> _Required action_
The result should be a full, exact repeat of the entries, free of pictures.
*** Opening of Source data ***
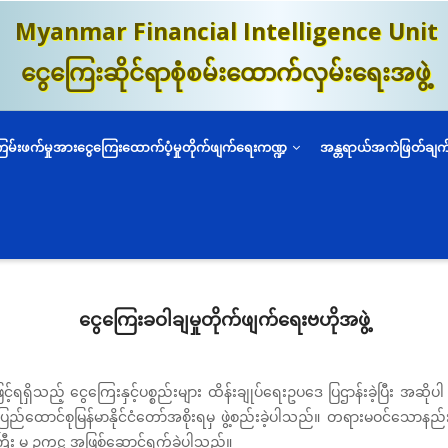
Myanmar Financial Intelligence Unit
ငွေကြေးဆိုင်ရာစုံစမ်းထောက်လှမ်းရေးအဖွဲ့
ကြမ်းဖက်မှုအားငွေကြေးထောက်ပံ့မှုတိုက်ဖျက်ရေးကဏ္ဍ
အန္တရာယ်အကဲဖြတ်ချက
ငွေကြေးခဝါချမှုတိုက်ဖျက်ရေးဗဟိုအဖွဲ့
့်ရရှိသည့် ငွေကြေးနှင့်ပစ္စည်းများ ထိန်းချုပ်ရေးဥပဒေ ပြဌာန်းခဲ့ပြီး အ
 ပြည်ထောင်စုမြန်မာနိုင်ငံတော်အစိုးရမှ ဖွဲ့စည်းခဲ့ပါသည်။ တရားမဝင်သောနည်းလ
ကြီး မှ ဥက္ကဋ္ဌ အဖြစ်ဆောင်ရွက်ခဲ့ပါသည်။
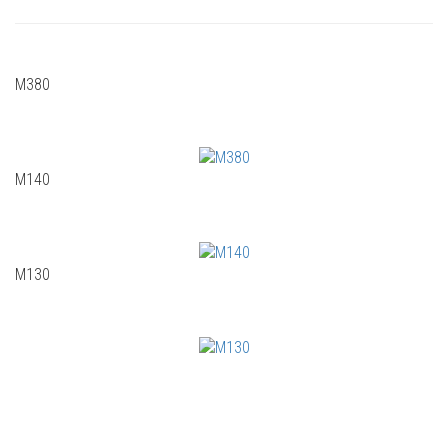
М380
М140
М130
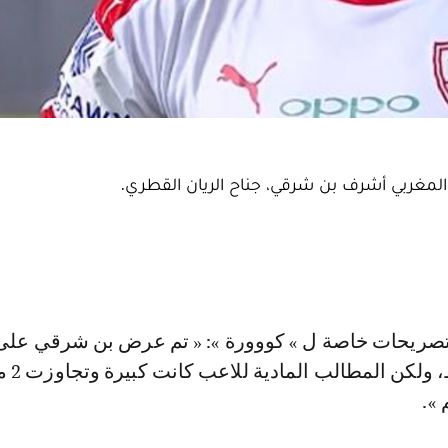
لمغربي أشرف بن شرقي، جناح الريان القطري.
عن طريق وسيط، 
».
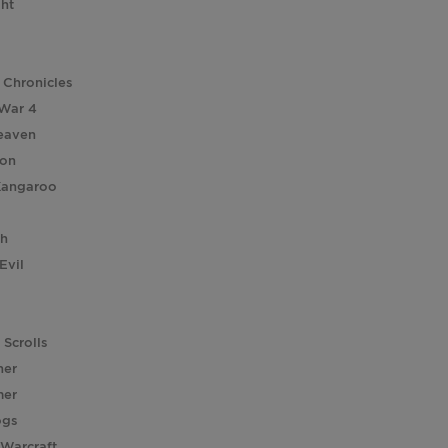
ght
 Chronicles
 War 4
eaven
ion
Kangaroo
ch
Evil
 Scrolls
her
er
ogs
 Warcraft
*** Close of Source data ***
> _Response to this task_
Myanmar Financial Intelligence Unit
ငွေကြေးဆိုင်ရာစုံစမ်းထောက်လှမ်းရေးအဖွဲ့
ကြမ်းဖက်မှုအားငွေကြေးထောက်ပံ့မှုတိုက်ဖျက်ရေးကဏ္ဍ
အန္တရာယ်အကဲဖြတ်ချက
ငွေကြေးခဝါချမှုတိုက်ဖျက်ရေးဗဟိုအဖွဲ့
့်ရရှိသည့် ငွေကြေးနှင့်ပစ္စည်းများ ထိန်းချုပ်ရေးဥပဒေ ပြဌာန်းခဲ့ပြီး အ
 ပြည်ထောင်စုမြန်မာနိုင်ငံတော်အစိုးရမှ ဖွဲ့စည်းခဲ့ပါသည်။ တရားမဝင်သောနည်းလ
ကြီး မှ ဥက္ကဋ္ဌ အဖြစ်ဆောင်ရွက်ခဲ့ပါသည်။
М380
М140
М130
لمغربي أشرف بن شرقي، جناح الريان القطري.
عن طريق وسيط، 
».
ght
 Chronicles
 War 4
eaven
ion
Kangaroo
ch
Evil
 Scrolls
her
er
ogs
 Warcraft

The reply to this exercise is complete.